Re: URIs, used in RDF, that do not have associated documentation

Jonathan A Rees wrote:
> I think I now understand the proposal, and I respect the idea, and
> don't want to argue its merits. I am just trying to provide ways that
> the proposal can be improved. One way would be to be clear about what
> you mean by a "description", which is absolutely central to the
> proposal. Based on what you have written I can't really make sense of
> what you mean by "description" or "describe" (and we could get into a
> terminology squabble here; I am not interested in fighting about the
> use of the word, I just want the proposal to be clear about what you
> mean). 

I'll try to clarify this.

> Another way is to list under "risks" or "negatives" that
> certain common uses of URIs in RDF would be deprecated - namely the
> number of URIs used in extant RDF for which there is no discoverable
> documentation (say this however you like: RDF describing what the URI
> refers to, RDF defining or documenting the URI, etc.). I gave some
> examples in the message that started this thread.

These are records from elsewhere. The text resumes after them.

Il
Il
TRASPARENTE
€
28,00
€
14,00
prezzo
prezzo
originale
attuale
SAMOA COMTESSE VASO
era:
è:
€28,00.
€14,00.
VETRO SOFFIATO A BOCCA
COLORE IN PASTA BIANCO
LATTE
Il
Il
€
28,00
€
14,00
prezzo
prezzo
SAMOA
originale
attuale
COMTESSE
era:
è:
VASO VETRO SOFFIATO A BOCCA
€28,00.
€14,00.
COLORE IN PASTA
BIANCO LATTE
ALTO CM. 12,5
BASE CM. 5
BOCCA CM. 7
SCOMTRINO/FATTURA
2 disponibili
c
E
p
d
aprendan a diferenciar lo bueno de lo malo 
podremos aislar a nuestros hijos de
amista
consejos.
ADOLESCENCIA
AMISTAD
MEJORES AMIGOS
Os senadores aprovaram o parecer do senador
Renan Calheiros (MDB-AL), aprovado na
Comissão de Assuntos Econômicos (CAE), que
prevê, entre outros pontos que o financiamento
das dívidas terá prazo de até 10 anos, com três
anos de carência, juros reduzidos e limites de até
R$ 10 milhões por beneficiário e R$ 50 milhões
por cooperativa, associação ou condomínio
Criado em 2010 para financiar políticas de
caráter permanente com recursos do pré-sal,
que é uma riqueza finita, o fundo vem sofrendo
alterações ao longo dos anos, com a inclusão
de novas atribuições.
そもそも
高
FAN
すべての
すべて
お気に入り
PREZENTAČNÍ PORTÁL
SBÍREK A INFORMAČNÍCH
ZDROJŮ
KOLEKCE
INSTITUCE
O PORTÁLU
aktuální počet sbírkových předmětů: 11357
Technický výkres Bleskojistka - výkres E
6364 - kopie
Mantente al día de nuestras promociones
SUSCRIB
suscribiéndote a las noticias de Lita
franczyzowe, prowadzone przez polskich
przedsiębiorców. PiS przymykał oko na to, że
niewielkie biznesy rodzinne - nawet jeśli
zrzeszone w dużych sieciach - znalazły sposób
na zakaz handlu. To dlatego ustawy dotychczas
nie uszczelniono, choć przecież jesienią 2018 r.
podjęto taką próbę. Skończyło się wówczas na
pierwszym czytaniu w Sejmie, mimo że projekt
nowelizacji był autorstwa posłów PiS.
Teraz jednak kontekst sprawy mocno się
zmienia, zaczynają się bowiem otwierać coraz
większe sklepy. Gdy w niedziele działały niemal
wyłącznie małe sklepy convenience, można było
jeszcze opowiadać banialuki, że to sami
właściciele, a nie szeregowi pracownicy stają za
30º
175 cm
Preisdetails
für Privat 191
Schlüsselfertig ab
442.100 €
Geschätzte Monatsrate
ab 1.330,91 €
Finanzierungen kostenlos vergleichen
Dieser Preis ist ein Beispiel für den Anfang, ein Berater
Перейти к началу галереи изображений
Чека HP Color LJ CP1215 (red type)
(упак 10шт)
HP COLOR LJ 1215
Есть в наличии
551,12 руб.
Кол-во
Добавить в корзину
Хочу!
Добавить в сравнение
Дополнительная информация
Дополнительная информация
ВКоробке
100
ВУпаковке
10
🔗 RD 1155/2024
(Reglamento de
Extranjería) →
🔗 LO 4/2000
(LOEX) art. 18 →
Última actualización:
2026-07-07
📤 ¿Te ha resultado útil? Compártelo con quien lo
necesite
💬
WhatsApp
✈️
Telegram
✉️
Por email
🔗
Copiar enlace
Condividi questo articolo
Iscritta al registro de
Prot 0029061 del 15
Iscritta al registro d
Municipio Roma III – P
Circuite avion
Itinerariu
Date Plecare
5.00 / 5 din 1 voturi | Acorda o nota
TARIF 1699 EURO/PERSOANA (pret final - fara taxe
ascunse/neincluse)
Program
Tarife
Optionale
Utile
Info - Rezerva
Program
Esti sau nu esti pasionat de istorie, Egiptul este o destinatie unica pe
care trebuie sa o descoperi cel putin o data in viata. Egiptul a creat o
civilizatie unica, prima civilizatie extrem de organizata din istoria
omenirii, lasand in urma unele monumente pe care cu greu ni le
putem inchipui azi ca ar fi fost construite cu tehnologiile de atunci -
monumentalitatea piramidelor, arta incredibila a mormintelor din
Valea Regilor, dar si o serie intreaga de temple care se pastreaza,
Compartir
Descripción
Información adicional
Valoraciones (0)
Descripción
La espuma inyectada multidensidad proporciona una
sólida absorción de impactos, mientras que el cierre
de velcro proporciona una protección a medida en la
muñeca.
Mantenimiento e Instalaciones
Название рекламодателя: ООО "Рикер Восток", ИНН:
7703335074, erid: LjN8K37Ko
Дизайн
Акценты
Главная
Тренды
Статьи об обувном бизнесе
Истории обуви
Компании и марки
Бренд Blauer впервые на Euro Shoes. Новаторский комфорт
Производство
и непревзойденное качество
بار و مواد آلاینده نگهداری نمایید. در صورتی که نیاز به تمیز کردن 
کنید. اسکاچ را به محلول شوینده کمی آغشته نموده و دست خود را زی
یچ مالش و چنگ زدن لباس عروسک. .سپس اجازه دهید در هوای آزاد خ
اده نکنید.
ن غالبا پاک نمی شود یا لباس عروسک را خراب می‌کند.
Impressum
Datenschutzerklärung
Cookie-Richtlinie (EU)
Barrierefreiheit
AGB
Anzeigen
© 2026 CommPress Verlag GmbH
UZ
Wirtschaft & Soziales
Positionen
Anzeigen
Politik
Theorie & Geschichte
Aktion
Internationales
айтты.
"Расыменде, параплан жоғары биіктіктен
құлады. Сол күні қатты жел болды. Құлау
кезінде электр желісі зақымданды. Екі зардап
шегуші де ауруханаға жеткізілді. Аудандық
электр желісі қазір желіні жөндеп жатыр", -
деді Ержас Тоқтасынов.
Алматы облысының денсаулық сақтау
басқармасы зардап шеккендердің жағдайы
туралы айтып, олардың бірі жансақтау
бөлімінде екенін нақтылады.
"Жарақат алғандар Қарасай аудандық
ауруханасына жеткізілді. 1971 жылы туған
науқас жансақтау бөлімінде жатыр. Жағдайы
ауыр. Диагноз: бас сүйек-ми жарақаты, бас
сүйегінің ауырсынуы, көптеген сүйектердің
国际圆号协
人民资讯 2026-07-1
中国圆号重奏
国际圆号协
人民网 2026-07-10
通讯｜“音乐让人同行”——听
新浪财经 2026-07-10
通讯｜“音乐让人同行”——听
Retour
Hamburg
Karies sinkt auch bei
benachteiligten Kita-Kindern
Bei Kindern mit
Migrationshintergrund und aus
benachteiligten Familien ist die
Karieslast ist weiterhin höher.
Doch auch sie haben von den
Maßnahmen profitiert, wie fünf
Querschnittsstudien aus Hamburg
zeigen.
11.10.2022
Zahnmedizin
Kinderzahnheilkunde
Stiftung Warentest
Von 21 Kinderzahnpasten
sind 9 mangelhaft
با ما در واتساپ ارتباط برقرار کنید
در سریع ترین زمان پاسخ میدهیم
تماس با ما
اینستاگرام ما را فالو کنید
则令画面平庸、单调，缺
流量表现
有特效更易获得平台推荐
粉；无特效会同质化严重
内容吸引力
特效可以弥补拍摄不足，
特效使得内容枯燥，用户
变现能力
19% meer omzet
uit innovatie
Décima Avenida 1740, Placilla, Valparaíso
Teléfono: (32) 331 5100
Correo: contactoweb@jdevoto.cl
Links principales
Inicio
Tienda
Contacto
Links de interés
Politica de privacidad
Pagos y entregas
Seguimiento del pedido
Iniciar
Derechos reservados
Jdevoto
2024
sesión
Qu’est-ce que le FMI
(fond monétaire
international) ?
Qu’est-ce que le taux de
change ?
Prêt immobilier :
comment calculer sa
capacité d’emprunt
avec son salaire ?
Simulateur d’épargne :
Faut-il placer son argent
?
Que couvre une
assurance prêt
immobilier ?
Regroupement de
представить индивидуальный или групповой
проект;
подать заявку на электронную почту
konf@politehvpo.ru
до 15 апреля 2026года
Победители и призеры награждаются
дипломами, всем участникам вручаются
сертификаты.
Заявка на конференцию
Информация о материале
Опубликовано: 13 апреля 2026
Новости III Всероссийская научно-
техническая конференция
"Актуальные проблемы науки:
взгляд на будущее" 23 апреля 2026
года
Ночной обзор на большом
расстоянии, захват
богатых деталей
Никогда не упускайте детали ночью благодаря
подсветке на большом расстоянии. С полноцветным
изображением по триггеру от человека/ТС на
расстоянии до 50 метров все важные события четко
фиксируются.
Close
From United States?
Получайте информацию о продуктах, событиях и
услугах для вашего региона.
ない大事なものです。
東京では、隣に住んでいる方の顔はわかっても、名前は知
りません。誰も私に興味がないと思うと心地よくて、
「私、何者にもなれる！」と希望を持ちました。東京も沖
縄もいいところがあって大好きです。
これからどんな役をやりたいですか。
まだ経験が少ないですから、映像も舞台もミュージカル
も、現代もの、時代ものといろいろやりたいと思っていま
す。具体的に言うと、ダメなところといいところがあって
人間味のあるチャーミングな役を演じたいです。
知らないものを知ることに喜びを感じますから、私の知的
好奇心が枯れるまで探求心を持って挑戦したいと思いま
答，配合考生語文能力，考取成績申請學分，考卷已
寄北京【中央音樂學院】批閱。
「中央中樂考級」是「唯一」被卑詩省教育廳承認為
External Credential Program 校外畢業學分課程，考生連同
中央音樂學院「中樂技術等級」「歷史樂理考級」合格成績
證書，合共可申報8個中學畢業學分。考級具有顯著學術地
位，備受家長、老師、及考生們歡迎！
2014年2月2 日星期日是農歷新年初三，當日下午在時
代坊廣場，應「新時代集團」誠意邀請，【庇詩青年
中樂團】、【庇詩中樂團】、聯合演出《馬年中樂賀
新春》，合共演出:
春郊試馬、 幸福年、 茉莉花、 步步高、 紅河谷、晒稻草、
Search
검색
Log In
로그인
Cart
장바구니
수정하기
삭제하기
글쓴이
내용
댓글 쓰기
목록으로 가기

I'm sorry, but I don't understand why not having discoverable
documentation deprecates their use. Wouldn't this deprecate a number of
non-http URIs as well? I'm thinking of the urn scheme, and possible
others like tag and uuid. Anyway, since I'm convinced that this is not a
problem, I won't list it  under risks, but I'll try to comment on this
matter in some way.

Not being sure of what the resource is, is something inherited from the
world wide web, you can never be sure that a link target (you don't own)
will always return the same thing. This is inherent in the distributed
nature of the web.

> Also I don't think the change proposal details (document changes)
> actually implement what you are trying to accomplish. In the hashless
> general case, we already *know* that the response is a nominal
> representation - this is a consequence of HTTP so is nothing new. What
> you want to add is that the response either is/contains a description
> of what's identified, or, if it does not, then we know nothing about
> what the URI refers to, not even anything about its content or
> instances, and (by implication) one had better avoid using it in RDF,
> absent additional explanation.

I agree about everything except for the last implication. I'll try make
this more explicit in the text.

> Remember, I am *not* defending httpRange-14(a) as written or the
> baseline document, which has the same problem as what you have written
> - there is no way to learn anything useful about what's identified, so
> if all you have is the specifications on hand, good practice would be
> to *never* use 200 URIs in RDF, without additional explanation not
> obtained using GET (such as hasInstanceUri). I am just saying that, to
> make *me* happy, any modification of httpRange-14(a) ought to solve
> the important problem, which is that you ought to be able to learn
> *something* useful about what the URI identifies by doing a GET,
> however weak. Knowing that the result is a representation, or that the
> referent is an information resource, is not useful (the Flickr
> example), but knowing (or being allowed to expect) that it has the
> retrieved representation as content would be useful (as demonstrated
> empirically), or alternatively knowing that's it's a description would
> also be useful, as you suggest. But one can't deduce this from the
> change you propose.  Unless the proposal says that what you GET is a
> description, or a "nominal" description or should be taken to be a
> description if it looks like one or anything of that ilk, it won't
> accomplish your purpose.

My purpose is only to document how you can find RDF mentioning a URI
starting from the URI. In the best case the RDF might contain something
useful, but that is up to the provider of the RDF. Still, in a lot of
cases you won't learn anything by doing a GET on a random URI. This is
the state of the web today. There still are a lot of very useful URIs
with accompanying explicit RDF on the web though. We should work on
increasing this amount a step at the time, not try to take a short-cut
by defining all RDF-less URIs without consulting the URI owner. Sorry
about the rant. Anyway, I'm afraid my proposal won't make you happy.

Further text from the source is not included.